Brussels, 25 September 2014

Labour Mobility within the EU

How many mobile workers are there in the EU?

  1. In 2013, slightly over 7 million EU citizens worked and lived in an EU country other than their own. They represented 3.3% of total employment in the EU.

  2. Almost 78 % of the working-age EU citizens residing in another EU country were economically active and their employment rate reached 68%, 3.5 percentage points higher than the average among those residing in their country of citizenship.

  3. Compared to the US, intra-EU mobility appears to be modest. In the US, mobility measured by the share of persons who lived a year ago in a different state, accounted for 2.7% of the population in 2011-12, while mobility within the EU relative to the population represents roughly one tenth of that level (annual cross-border mobility rate estimated around 0.2%).

What are the different types of mobility?

  1. Mobility of workers can take several forms: permanent stay in another EU country, daily or weekly cross-border commuting or short-term stay through posting of workers.

  2. In addition to the 7 million EU citizens that were working and residing in another EU country in 2013, around 1.1 million were living in one country but working in another (frontier or cross-border workers) and around 1.2 million each year are posted to another country.

What are the recent mobility trends?

  1. Over the last ten years, two key developments have created new opportunities and patterns of intra-EU mobility:

- first, as a result of the latest EU enlargements, the number of EU-12 citizens residing in EU-15 Member States has increased from 1.7 to 5.6 million

- second, the recent Eurozone crisis has acted as a stimulus for intra-EU mobility.

  1. When comparing the characteristics of recent mobile workers (2009-13) to the previous five-year period (2004-2008), it appears that:

- mobile EU workers are heading more than before towards Germany, Austria, Belgium and the Nordic countries, and less to Spain and Ireland

- overall Germany and the UK are the top two destination countries

- in terms of age, people moving within the EU remain mostly young, but the share of those aged 15-29 declined (from 48% to 41%)

- mobile EU workers are increasingly highly educated (41% having tertiary education during 2009-13 vs. 27% during 2004-08).

Has mobility increased as a result of the crisis?

  1. While mobility in the EU decreased during 2010-2011 due to a decline in labour demand, it has started recovering in 2012-2013, although with marked differences between countries. In particular, countries hardest hit by the economic crisis have seen large increases in outflows of workers to other Member States, as well as to non-EU countries.

  2. Compared to the pre-crisis years (2004-2008), the number of workers moving within the EU from southern countries has increased (+38%), while the flows declined from Poland (-41%) and Romania (-33%), the two top countries of origin.

  3. Southern mobile workers have thus increased their share in the overall number of mobile workers within the EU (now 18% compared to 11% before). But most EU mobile workers (58%) still came from central and eastern Member States in 2009-2013, although down from 65% in 2004-08.

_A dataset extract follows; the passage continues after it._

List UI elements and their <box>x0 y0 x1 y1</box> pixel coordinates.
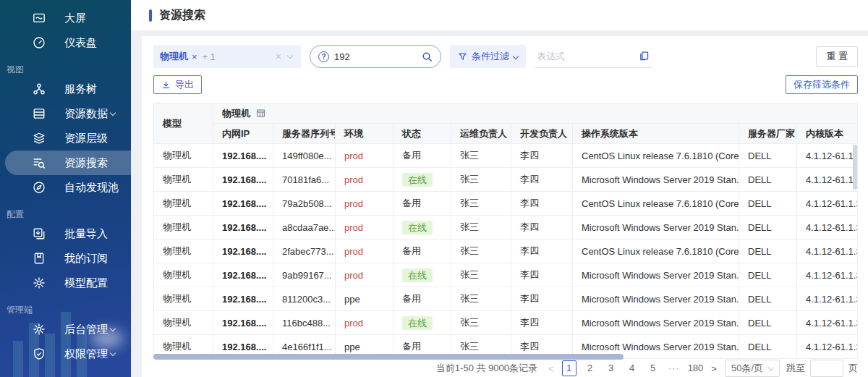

What are the advantages of mobility?

  1. Free movement of workers brings about benefits both to the workers and employers concerned.

  2. The right to work in another Member State can bring new job opportunities for individuals. It also offers other advantages, such as acquiring new types of working experience, and improving their skills, notably learning languages. All this enables them to take up more internationally oriented jobs. With the experience gained, they may also find a job more easily in their countries of origin later on.

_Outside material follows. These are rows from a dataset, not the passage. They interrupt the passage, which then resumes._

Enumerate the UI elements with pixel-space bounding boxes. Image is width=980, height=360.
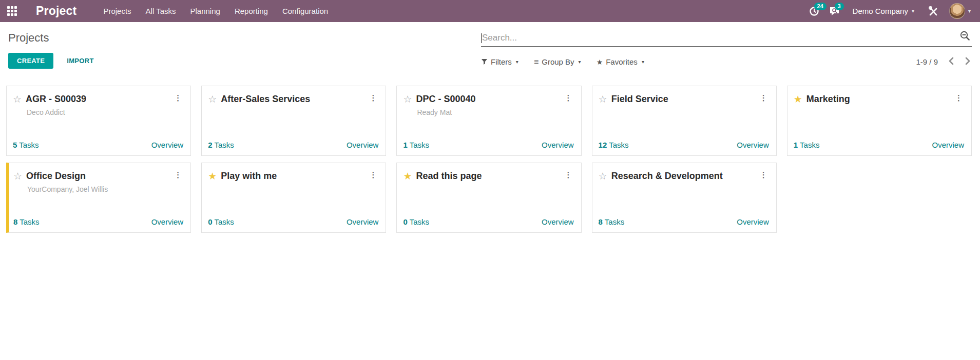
project-title[interactable]: After-Sales Services (221, 94, 310, 105)
overview-link[interactable]: Overview (737, 217, 769, 226)
chevron-down-icon: ▾ (968, 8, 971, 14)
activities-button[interactable]: 24 (806, 4, 822, 19)
overview-link[interactable]: Overview (347, 217, 379, 226)
overview-link[interactable]: Overview (151, 217, 184, 226)
tasks-link[interactable]: 0 Tasks (208, 217, 234, 226)
kebab-menu-icon[interactable]: ⋮ (368, 171, 378, 178)
project-title[interactable]: Office Design (26, 171, 86, 182)
tasks-link[interactable]: 5 Tasks (13, 141, 39, 149)
chevron-left-icon (948, 57, 954, 65)
tasks-link[interactable]: 0 Tasks (403, 217, 429, 226)
project-card[interactable]: ☆ DPC - S00040 ⋮ Ready Mat 1 Tasks Overv… (396, 86, 581, 156)
project-title[interactable]: AGR - S00039 (26, 94, 86, 105)
create-button[interactable]: CREATE (8, 53, 53, 69)
menu-configuration[interactable]: Configuration (275, 0, 335, 22)
tasks-link[interactable]: 12 Tasks (599, 141, 629, 149)
favorite-star-icon[interactable]: ☆ (599, 171, 607, 181)
menu-planning[interactable]: Planning (183, 0, 227, 22)
import-button[interactable]: IMPORT (67, 57, 93, 65)
apps-menu-button[interactable] (0, 0, 24, 22)
pager-previous-button[interactable] (947, 56, 955, 68)
project-subtitle (417, 185, 573, 193)
overview-link[interactable]: Overview (347, 141, 379, 149)
project-subtitle (222, 185, 378, 193)
tasks-link[interactable]: 8 Tasks (13, 217, 40, 226)
kebab-menu-icon[interactable]: ⋮ (563, 171, 574, 178)
kanban-grid: ☆ AGR - S00039 ⋮ Deco Addict 5 Tasks Ove… (0, 69, 980, 233)
kebab-menu-icon[interactable]: ⋮ (172, 94, 183, 102)
pager-range: 1-9 / 9 (916, 57, 938, 66)
overview-link[interactable]: Overview (737, 141, 769, 149)
favorite-star-icon[interactable]: ☆ (208, 94, 217, 104)
messages-button[interactable]: 3 (827, 4, 842, 19)
menu-reporting[interactable]: Reporting (227, 0, 275, 22)
overview-link[interactable]: Overview (542, 217, 574, 226)
search-input[interactable] (482, 33, 958, 43)
search-options-button[interactable] (958, 30, 972, 43)
chevron-down-icon: ▾ (516, 59, 518, 65)
kebab-menu-icon[interactable]: ⋮ (758, 94, 769, 102)
pager-next-button[interactable] (964, 56, 972, 68)
company-name: Demo Company (853, 7, 908, 15)
top-navbar: Project Projects All Tasks Planning Repo… (0, 0, 980, 22)
project-subtitle: Ready Mat (417, 108, 573, 116)
project-title[interactable]: Play with me (221, 171, 277, 182)
group-by-dropdown[interactable]: ≡ Group By ▾ (534, 57, 581, 67)
tasks-link[interactable]: 1 Tasks (794, 141, 820, 149)
messages-count-badge: 3 (835, 3, 844, 10)
project-title[interactable]: Read this page (416, 171, 482, 182)
chevron-down-icon: ▾ (642, 59, 644, 65)
kebab-menu-icon[interactable]: ⋮ (563, 94, 574, 102)
project-subtitle: YourCompany, Joel Willis (27, 185, 183, 193)
kebab-menu-icon[interactable]: ⋮ (172, 171, 183, 178)
kebab-menu-icon[interactable]: ⋮ (758, 171, 769, 178)
project-subtitle (808, 108, 964, 116)
favorites-dropdown[interactable]: ★ Favorites ▾ (597, 57, 644, 66)
overview-link[interactable]: Overview (151, 141, 184, 149)
project-subtitle (612, 108, 769, 116)
favorite-star-icon[interactable]: ★ (794, 94, 802, 104)
developer-tools-button[interactable] (925, 6, 942, 16)
tasks-link[interactable]: 2 Tasks (208, 141, 234, 149)
chevron-right-icon (965, 57, 971, 65)
avatar (949, 3, 965, 19)
company-switcher[interactable]: Demo Company ▾ (848, 7, 919, 15)
tasks-link[interactable]: 8 Tasks (599, 217, 625, 226)
favorite-star-icon[interactable]: ☆ (599, 94, 607, 104)
project-card[interactable]: ★ Read this page ⋮ 0 Tasks Overview (396, 163, 581, 233)
kebab-menu-icon[interactable]: ⋮ (368, 94, 378, 102)
project-title[interactable]: DPC - S00040 (416, 94, 475, 105)
project-card[interactable]: ☆ AGR - S00039 ⋮ Deco Addict 5 Tasks Ove… (6, 86, 191, 156)
user-menu[interactable]: ▾ (947, 3, 973, 19)
menu-all-tasks[interactable]: All Tasks (139, 0, 183, 22)
tasks-link[interactable]: 1 Tasks (403, 141, 429, 149)
favorite-star-icon[interactable]: ☆ (13, 171, 22, 181)
project-card[interactable]: ☆ After-Sales Services ⋮ 2 Tasks Overvie… (201, 86, 386, 156)
activities-count-badge: 24 (814, 3, 827, 10)
project-card[interactable]: ☆ Office Design ⋮ YourCompany, Joel Will… (6, 163, 191, 233)
apps-grid-icon (7, 6, 17, 16)
chevron-down-icon: ▾ (912, 8, 914, 14)
pager: 1-9 / 9 (916, 56, 972, 68)
control-panel: Projects CREATE IMPORT (0, 22, 980, 69)
project-title[interactable]: Marketing (806, 94, 850, 105)
main-menu: Projects All Tasks Planning Reporting Co… (96, 0, 335, 22)
chevron-down-icon: ▾ (579, 59, 581, 65)
overview-link[interactable]: Overview (542, 141, 574, 149)
favorites-star-icon: ★ (597, 58, 603, 66)
project-title[interactable]: Field Service (611, 94, 668, 105)
favorite-star-icon[interactable]: ☆ (13, 94, 22, 104)
project-card[interactable]: ☆ Field Service ⋮ 12 Tasks Overview (592, 86, 777, 156)
menu-projects[interactable]: Projects (96, 0, 138, 22)
overview-link[interactable]: Overview (932, 141, 964, 149)
favorite-star-icon[interactable]: ★ (208, 171, 217, 181)
project-card[interactable]: ★ Play with me ⋮ 0 Tasks Overview (201, 163, 386, 233)
project-card[interactable]: ☆ Research & Development ⋮ 8 Tasks Overv… (592, 163, 777, 233)
project-title[interactable]: Research & Development (611, 171, 723, 182)
filters-dropdown[interactable]: Filters ▾ (481, 57, 518, 66)
project-card[interactable]: ★ Marketing ⋮ 1 Tasks Overview (787, 86, 972, 156)
search-bar[interactable] (481, 30, 972, 47)
kebab-menu-icon[interactable]: ⋮ (953, 94, 964, 102)
favorite-star-icon[interactable]: ☆ (403, 94, 412, 104)
favorite-star-icon[interactable]: ★ (403, 171, 412, 181)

  3. Labour mobility helps address labour shortages and skills gaps. From a macro-economic point of view, it helps address unemployment disparities between EU Member States and contributes to a more efficient allocation of human resources.

  4. In the host country, incoming workers benefit the local economy by addressing skills shortages and labour market bottlenecks. They help widen the range of services available and boost competitiveness. In the countries of origin, mobile workers alleviate the burden on public accounts (if previously unemployed) and help to revive the national economy by sending remittances.

How does the EU promote labour mobility?

  1. EU policy aims to ensure the best possible match between the needs of jobseekers and those of employers. It does not aim at promoting labour mobility only for certain categories of workers.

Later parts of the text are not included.